[Given data]

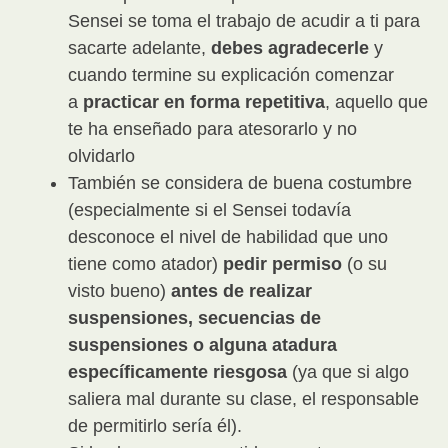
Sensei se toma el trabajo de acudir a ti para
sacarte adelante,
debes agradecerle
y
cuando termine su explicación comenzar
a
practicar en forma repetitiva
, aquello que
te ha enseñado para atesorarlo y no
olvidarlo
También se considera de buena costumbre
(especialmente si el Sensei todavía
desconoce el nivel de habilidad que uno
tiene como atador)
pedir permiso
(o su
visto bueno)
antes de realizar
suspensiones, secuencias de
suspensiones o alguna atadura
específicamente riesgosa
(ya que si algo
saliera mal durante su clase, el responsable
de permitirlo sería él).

[/Given data]
[Given data]

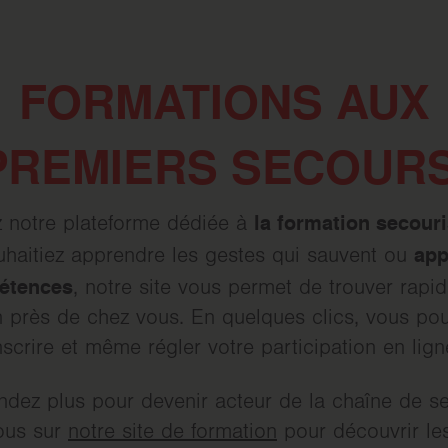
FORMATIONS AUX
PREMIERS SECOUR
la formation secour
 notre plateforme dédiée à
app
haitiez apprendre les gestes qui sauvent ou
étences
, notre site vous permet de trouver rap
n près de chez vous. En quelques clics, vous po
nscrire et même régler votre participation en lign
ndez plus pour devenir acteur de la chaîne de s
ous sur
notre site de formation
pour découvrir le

[/Given data]

Problem to work on —
In the entries above, find the line holding "haitiez apprendre les gestes qui sauvent ou" and the line holding "pour découvrir le"; print both of them and every line between, exactly, and nothing else.

Task response —
haitiez apprendre les gestes qui sauvent ou
étences
, notre site vous permet de trouver rap
n près de chez vous. En quelques clics, vous po
nscrire et même régler votre participation en lign
ndez plus pour devenir acteur de la chaîne de s
ous sur
notre site de formation
pour découvrir le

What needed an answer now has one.